Yes, the animal, too, when it has lived its time may speak the wisdom of the years and say with truth, “All has its time. There is a time to leap with joy, and a time to drag oneself along the earth; there is a time to waken early, and a time to sleep long; there is a time to run with the herd, and a time to go apart to die; there is a time to build nests with one’s beloved, and there is a time to sit alone on the roof; there is a time to soar freely among the clouds, and a time to sink heavily to the earth. All has its time; ‘what profit hath he that worketh in that wherein he laboureth?’ “ And, in case you should say to the flower, “Is there, then, nothing more to tell?” then it will answer you, “No, when the flower is dead, the story is over.” Otherwise the story must have been different from the beginning and been different as it went along, not merely becoming different at the end. For let us assume that the flower concluded its story in another fashion and added, “The story is not over, for when I am dead, I am immortal.” Would this not be a strange story? If the flower were really immortal then immortality must be just that which prevented it from dying, and therefore immortality must have been present in each instant of its life. And the story of its life must once again have been wholly different in order to express continually immortality’s difference from all the changeableness and the different kinds of variations of the perishable. Immortality cannot be a final alteration that crept in, so to speak, at the moment of death as the final stage.
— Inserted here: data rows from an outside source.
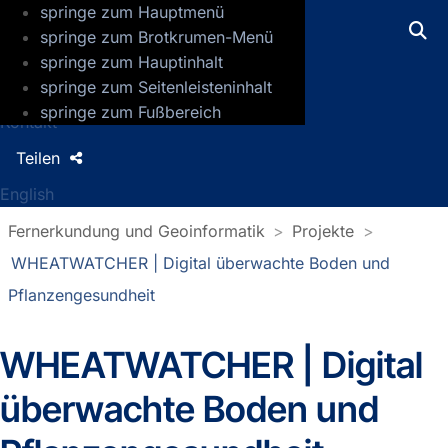
springe zum Hauptmenü
GFZ Helmholtz-Zentrum für Geoforsch
springe zum Brotkrumen-Menü
springe zum Hauptinhalt
Presse
springe zum Seitenleisteninhalt
Jobs
springe zum Fußbereich
Kontakt
Teilen
English
Fernerkundung und Geoinformatik
Projekte
WHEATWATCHER | Digital überwachte Boden und
Pflanzengesundheit
WHEATWATCHER | Digital
überwachte Boden und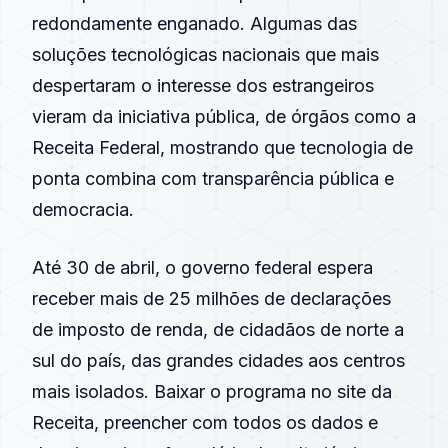
redondamente enganado. Algumas das
soluções tecnológicas nacionais que mais
despertaram o interesse dos estrangeiros
vieram da iniciativa pública, de órgãos como a
Receita Federal, mostrando que tecnologia de
ponta combina com transparência pública e
democracia.
Até 30 de abril, o governo federal espera
receber mais de 25 milhões de declarações
de imposto de renda, de cidadãos de norte a
sul do país, das grandes cidades aos centros
mais isolados. Baixar o programa no site da
Receita, preencher com todos os dados e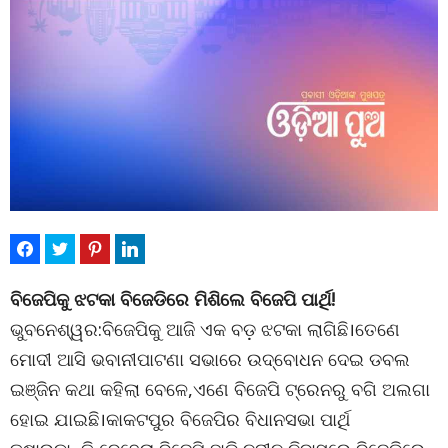
ବିଜେପିକୁ ଝଟକା ବିଜେଡିରେ ମିଶିଲେ ବିଜେପି ପାର୍ଥି!
ଭୁବନେଶ୍ୱର:ବିଜେପିକୁ ଆଜି ଏକ ବଡ଼ ଝଟକା ଲାଗିଛି।ତେଣେ
ମୋଦୀ ଆସି ଭବାନୀପାଟଣା ସଭାରେ ଉଦ୍ବୋଧନ ଦେଇ ଡବଲ
ଇଞ୍ଜିନ କଥା କହିଲା ବେଳେ,ଏଣେ ବିଜେପି ଟ୍ରେନରୁ ବଗି ଅଲଗା
ହୋଇ ଯାଇଛି।କାକଟପୁର ବିଜେପିର ବିଧାନସଭା ପାର୍ଥି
On the contrary, it is a changelessness that is not altered by the passage of the years. Therefore, to the old man’s words that “all has its time,” the wise Solomon
adds, “God made all things beautiful in his time; also he hath set eternity within man’s heart” (Ecclesiastes 3:11).
2
Thus says the sage. For the talk about change, and the varied way of talking about change is indeed confusing, even when it comes from the mouth of an old man. Only the Eternal is constructive. The wisdom of the years is confusing. Only the wisdom of eternity is edifying.